======== PROVIDED INFORMATION

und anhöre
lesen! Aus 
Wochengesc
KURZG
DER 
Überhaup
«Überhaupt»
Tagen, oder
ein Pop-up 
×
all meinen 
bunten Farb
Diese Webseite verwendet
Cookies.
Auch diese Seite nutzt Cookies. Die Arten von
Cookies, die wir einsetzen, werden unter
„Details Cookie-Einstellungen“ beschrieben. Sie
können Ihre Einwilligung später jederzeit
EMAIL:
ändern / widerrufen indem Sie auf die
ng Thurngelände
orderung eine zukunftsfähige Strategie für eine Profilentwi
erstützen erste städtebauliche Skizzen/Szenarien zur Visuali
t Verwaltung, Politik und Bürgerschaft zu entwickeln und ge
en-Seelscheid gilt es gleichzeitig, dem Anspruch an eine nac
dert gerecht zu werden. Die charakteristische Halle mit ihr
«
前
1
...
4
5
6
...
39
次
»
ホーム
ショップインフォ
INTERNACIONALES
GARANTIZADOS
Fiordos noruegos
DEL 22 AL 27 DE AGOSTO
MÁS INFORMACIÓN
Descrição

================
======== PROVIDED INFORMATION

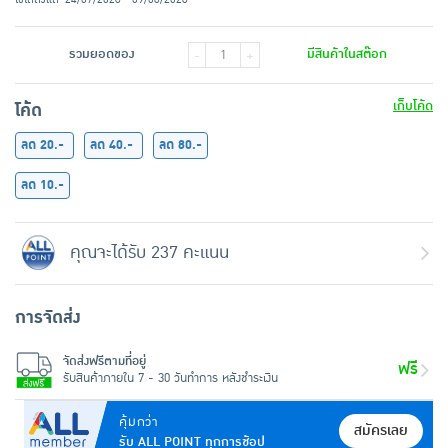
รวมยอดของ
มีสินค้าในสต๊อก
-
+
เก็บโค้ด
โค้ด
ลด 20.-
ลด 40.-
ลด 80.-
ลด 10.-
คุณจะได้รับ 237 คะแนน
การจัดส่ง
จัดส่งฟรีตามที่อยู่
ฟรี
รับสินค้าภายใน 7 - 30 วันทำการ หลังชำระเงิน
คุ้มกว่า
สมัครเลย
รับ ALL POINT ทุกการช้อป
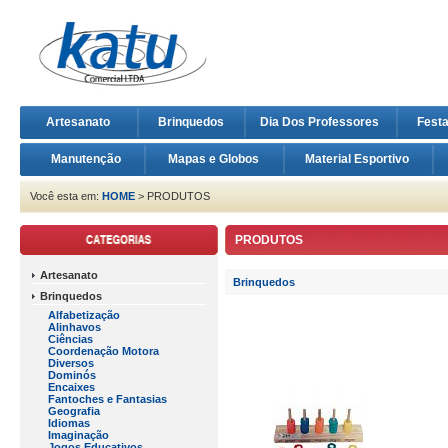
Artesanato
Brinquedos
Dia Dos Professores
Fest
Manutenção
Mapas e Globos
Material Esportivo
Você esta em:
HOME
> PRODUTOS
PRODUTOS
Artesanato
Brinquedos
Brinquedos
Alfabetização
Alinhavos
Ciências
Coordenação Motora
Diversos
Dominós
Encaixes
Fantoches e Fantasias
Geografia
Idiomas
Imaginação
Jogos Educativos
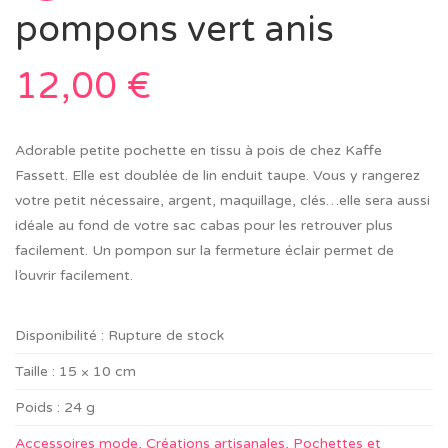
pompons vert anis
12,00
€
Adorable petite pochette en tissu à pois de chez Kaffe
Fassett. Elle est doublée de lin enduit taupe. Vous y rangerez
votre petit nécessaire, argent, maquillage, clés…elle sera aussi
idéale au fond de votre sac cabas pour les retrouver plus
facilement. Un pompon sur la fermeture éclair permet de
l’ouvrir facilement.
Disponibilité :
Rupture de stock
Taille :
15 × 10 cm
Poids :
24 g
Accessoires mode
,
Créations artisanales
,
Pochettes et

================

:: HOW TO COMPLETE THIS TASK ::
Line by line, check the data above for the word "facilement" and state how many lines contain it. Give only the number.

:: SOLUTION TO THE EXERCISE ::
2